Let me quote the back cover blurb for you:

Prentisstown isn’t like other towns. Everyone can hear everyone else’s thoughts in a constant, overwhelming, never-ending Noise. There is no privacy. There are no secrets.

Then, just one month away from the birthday that will make Todd Hewitt a man, he unexpectedly stumbles on a spot of complete silence. Which is impossible.

(Not only do people hear each other’s thoughts – they also hear those of animals, and some animals even talk. Turns out dogs don’t have anything interesting to say. Mostly their talk revolves around poo and squirrels.)

Todd immediately realizes that the spot of silence is something special that needs to be kept a secret. But – secrets being nearly impossible in Prentisstown – others become suspicious, so he flees the town.

The story then becomes a thriller/adventure/escape story, where Todd of course discovers that not much in the world is the way he believed it was. And, as it is a coming-of-age story, he himself is not like he believed.

The first two thirds of the book I devoured with hardly a break: it’s fast-paced and action-filled and has some interesting ideas. But after a while the author runs out of story, and the plot becomes repetitive. Bad guys chase Todd, Todd flees, Todd is even more tired and hurt. Rinse and repeat. The bad guys are generally over-the-top evil and don’t even seem to have particularly good reasons for chasing him, they just seem to do so because Todd needs someone to fear and flee from.

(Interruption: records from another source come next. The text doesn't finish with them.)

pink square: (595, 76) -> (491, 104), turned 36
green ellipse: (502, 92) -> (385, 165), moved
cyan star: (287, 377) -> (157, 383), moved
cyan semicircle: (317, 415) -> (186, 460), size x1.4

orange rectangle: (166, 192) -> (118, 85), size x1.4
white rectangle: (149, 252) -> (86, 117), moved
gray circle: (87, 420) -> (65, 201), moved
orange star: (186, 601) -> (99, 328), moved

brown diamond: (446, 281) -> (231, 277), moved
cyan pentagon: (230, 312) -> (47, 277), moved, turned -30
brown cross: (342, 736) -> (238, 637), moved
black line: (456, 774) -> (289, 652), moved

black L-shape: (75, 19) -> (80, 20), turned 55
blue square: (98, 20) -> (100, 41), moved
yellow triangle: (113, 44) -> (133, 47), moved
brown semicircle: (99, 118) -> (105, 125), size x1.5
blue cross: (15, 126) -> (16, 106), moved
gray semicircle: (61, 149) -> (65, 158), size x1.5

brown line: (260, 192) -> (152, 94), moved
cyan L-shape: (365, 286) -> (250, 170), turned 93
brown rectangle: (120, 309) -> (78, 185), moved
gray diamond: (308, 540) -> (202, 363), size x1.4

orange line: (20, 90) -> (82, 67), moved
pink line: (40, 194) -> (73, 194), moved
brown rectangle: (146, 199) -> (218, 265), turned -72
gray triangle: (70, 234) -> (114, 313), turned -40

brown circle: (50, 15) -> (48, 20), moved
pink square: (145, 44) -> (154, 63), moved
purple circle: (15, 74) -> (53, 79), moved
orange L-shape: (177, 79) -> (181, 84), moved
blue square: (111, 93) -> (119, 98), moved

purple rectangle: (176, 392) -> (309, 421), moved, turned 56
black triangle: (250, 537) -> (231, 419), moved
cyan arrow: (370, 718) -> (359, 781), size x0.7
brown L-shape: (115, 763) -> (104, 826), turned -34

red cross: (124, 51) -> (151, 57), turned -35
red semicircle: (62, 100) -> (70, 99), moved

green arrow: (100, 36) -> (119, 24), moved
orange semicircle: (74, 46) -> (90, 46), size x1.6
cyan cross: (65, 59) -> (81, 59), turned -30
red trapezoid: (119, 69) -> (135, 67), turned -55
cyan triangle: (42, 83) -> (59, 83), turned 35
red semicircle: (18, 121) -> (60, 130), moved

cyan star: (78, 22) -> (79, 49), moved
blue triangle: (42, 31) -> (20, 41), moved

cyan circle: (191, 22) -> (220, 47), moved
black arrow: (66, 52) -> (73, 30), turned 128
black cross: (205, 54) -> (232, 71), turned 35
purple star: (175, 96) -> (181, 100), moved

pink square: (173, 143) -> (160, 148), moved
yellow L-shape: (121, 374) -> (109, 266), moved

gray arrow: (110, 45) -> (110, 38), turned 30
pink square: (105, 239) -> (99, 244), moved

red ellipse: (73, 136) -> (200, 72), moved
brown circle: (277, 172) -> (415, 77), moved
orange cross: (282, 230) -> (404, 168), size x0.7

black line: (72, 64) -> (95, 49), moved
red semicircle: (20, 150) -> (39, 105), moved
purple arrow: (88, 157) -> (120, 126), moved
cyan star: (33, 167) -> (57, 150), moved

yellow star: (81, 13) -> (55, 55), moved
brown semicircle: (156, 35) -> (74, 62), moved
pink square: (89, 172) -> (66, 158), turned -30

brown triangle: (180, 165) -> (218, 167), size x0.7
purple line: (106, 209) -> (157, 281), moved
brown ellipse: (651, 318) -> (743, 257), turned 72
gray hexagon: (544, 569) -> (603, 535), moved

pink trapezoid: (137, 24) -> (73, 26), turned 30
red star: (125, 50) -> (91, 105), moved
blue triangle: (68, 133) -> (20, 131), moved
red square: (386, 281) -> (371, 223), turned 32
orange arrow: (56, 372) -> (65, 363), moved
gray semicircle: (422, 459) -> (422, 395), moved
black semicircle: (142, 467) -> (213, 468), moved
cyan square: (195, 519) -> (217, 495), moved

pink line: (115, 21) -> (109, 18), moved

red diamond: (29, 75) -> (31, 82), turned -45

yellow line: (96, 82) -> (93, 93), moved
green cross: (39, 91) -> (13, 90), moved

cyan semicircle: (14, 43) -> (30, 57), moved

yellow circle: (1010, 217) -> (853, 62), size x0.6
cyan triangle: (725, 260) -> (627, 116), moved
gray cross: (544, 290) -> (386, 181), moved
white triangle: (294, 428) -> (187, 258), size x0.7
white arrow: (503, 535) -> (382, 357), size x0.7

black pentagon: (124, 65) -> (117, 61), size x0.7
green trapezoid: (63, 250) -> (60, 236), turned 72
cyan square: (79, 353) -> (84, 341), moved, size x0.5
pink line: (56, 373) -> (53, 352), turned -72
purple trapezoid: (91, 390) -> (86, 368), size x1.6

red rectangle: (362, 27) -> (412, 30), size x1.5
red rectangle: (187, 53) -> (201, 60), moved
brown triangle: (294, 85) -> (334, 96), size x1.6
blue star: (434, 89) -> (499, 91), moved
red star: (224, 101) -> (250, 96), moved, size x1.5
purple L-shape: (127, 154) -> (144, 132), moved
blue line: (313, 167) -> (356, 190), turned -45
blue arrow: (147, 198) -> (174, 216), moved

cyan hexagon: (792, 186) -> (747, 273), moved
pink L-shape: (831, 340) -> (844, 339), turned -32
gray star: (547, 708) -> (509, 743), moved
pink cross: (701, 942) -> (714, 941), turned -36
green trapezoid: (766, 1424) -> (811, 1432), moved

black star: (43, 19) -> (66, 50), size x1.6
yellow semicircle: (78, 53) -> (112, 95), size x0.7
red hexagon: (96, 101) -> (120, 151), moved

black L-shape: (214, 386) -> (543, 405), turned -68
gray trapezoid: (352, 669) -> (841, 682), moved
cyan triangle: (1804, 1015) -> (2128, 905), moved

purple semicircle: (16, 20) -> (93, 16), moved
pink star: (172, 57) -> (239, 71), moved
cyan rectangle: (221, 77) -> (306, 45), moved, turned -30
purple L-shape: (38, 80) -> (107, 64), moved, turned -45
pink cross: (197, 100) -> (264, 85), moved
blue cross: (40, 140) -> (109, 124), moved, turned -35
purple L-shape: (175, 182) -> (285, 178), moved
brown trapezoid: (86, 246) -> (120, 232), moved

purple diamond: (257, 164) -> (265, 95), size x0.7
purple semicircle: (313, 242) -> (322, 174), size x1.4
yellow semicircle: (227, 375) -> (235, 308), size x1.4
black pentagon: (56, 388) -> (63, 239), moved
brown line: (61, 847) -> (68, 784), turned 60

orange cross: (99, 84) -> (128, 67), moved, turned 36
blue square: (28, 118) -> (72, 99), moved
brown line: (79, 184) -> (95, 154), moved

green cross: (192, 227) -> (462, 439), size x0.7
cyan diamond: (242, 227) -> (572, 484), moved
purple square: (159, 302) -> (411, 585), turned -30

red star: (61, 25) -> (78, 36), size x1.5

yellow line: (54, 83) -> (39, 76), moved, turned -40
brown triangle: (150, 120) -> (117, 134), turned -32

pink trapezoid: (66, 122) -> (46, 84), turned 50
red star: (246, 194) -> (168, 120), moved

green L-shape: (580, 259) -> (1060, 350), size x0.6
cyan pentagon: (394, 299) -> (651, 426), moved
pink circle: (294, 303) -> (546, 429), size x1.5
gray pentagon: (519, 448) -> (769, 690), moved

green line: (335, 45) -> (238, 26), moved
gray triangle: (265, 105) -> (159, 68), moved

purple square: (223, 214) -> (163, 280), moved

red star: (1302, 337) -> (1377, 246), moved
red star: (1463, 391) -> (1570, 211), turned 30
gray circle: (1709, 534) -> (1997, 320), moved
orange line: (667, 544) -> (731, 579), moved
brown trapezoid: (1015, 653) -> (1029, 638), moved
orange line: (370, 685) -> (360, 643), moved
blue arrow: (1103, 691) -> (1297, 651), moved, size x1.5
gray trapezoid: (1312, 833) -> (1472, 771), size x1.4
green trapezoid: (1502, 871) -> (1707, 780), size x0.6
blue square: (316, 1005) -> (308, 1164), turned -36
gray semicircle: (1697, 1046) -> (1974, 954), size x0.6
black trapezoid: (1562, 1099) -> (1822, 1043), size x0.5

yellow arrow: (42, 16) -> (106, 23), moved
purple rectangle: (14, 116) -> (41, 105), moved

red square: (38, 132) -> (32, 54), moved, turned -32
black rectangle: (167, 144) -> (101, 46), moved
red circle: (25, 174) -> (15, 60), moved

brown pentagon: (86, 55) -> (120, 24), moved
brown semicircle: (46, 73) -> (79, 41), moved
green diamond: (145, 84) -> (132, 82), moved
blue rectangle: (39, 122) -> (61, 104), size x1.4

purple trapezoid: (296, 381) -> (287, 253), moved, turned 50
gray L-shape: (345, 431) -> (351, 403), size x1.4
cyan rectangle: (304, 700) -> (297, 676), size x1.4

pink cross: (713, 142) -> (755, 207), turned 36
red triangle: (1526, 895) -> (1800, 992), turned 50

Todd also keeps struggling with the question of whether or not he can kill someone who is trying to kill him. Which is a deep and worthy question to struggle with, but it never gets any more depth, it just gets asked the same way over and over again, which gets tiresome.

And when, at the very end of the book, Todd’s situation is essentially unchanged, with still the same bad guys to flee from, I knew I had had enough and was not interested in the next book in the series.